*** Provided data Section Begins ***


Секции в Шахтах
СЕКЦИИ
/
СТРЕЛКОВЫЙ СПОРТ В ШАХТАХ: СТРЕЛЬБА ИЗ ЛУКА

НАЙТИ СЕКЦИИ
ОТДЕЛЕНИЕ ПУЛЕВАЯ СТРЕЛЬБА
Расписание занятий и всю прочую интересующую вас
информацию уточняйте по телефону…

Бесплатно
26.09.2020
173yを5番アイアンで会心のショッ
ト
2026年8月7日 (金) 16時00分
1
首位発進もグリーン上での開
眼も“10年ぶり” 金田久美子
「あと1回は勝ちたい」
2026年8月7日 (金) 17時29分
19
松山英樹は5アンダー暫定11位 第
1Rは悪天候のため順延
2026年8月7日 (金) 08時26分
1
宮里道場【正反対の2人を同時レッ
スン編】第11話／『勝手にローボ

*** Provided data Section Ends ***
*** Provided data Section Begins ***

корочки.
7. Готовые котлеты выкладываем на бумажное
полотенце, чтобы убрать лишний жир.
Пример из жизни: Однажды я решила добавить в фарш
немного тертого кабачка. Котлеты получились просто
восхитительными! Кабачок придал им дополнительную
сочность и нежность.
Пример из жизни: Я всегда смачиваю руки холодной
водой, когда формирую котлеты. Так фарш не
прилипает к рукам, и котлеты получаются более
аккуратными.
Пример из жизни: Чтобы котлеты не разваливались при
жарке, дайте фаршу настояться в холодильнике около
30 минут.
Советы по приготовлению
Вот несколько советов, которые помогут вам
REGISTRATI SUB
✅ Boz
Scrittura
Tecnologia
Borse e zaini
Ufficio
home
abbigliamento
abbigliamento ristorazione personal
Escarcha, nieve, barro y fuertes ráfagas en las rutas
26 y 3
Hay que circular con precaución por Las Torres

*** Provided data Section Ends ***
*** Provided data Section Begins ***

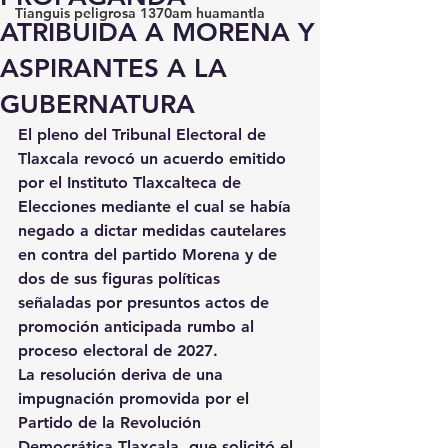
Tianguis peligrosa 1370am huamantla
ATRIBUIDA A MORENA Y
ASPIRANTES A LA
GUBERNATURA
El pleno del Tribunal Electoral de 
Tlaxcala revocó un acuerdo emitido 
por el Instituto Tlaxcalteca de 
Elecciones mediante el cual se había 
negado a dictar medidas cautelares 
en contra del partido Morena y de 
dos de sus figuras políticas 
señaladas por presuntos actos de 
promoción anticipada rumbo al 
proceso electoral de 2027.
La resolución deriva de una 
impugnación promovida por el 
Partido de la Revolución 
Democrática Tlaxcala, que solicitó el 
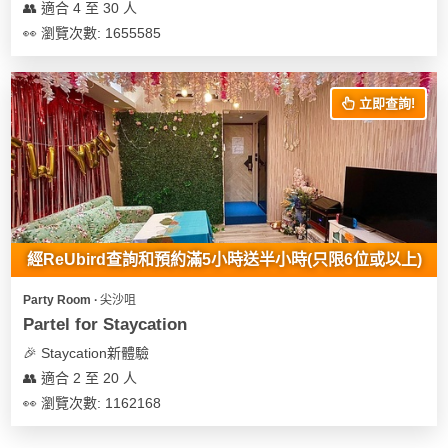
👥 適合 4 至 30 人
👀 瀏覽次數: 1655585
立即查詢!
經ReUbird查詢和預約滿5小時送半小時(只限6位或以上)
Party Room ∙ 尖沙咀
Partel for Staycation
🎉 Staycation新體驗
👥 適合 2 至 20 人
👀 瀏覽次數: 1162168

*** Provided data Section Ends ***

Copy out only the lines above from the one with "1Rは悪天候のため順延" to the one with "スン編】第11話／『勝手にローボ", inclusive, exactly as they stand.

1Rは悪天候のため順延
2026年8月7日 (金) 08時26分
1
宮里道場【正反対の2人を同時レッ
スン編】第11話／『勝手にローボ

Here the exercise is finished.